Worcester State University, in partnership with the Edward M. Kennedy Institute for the United States Senate, Leicester High School, and UMass Boston, will celebrate Constitution Day by leading a day long series of learning activities in civic education to better understand democratic processes and debate.
The topic for Constitution Day 2018 is Ranked Choice Voting and whether changing the way voters express their preferences on election day can yield more democratic outcomes. Students from Worcester State’s Binienda Center for civic Engagement will lead students from Jason Grimshaw’s honors Government Class in a debate on Ranked Choice Voting at the Kennedy Institute in Boston.
Constitution Day (or Citizenship Day) is a day of observance recognizing the adoption of the United States Constitution and those who have become U.S. citizens. It is normally observed on September 17, the day in 1787 that delegates to the Constitutional Convention signed the document in Philadelphia. The law establishing the present holiday was created in 2004 with the passage of an amendment by Senator Robert Byrd to the Omnibus Spending Bill of 2004.

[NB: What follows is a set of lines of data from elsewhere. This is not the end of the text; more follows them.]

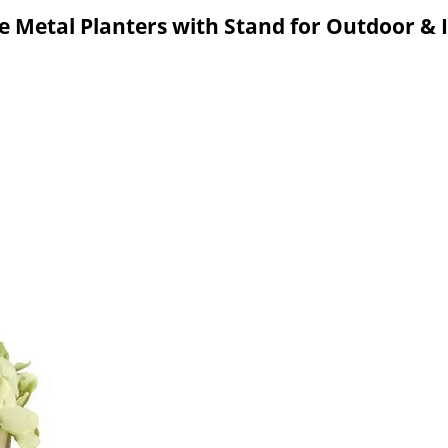
e Metal Planters with Stand for Outdoor &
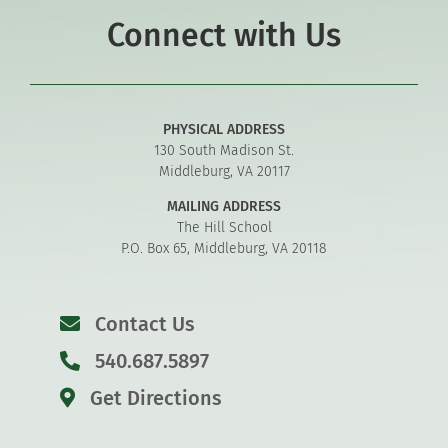
Connect with Us
PHYSICAL ADDRESS
130 South Madison St.
Middleburg, VA 20117
MAILING ADDRESS
The Hill School
P.O. Box 65, Middleburg, VA 20118
Contact Us
540.687.5897
Get Directions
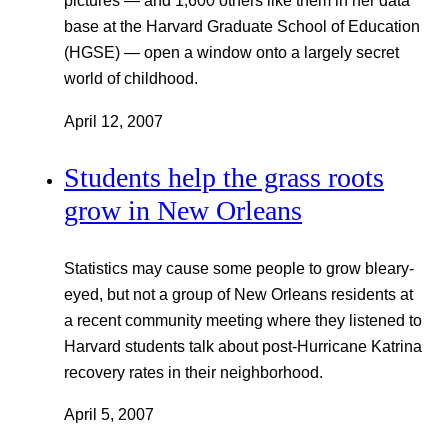
pictures — and 1,600 others like them in her data
base at the Harvard Graduate School of Education
(HGSE) — open a window onto a largely secret
world of childhood.
April 12, 2007
Students help the grass roots
grow in New Orleans
Statistics may cause some people to grow bleary-
eyed, but not a group of New Orleans residents at
a recent community meeting where they listened to
Harvard students talk about post-Hurricane Katrina
recovery rates in their neighborhood.
April 5, 2007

Faculty, staff, and students from Worcester State University, UMass Boston, and public high schools in central Massachusetts gather at the Kennedy Institute to engage in discourse on a special topic of importance to democracy. Ranked Choice Voting, which is used in some Massachusetts cites, and widely in the state of Maine, is a way voters express their preferences on election day that might yield more democratic outcomes.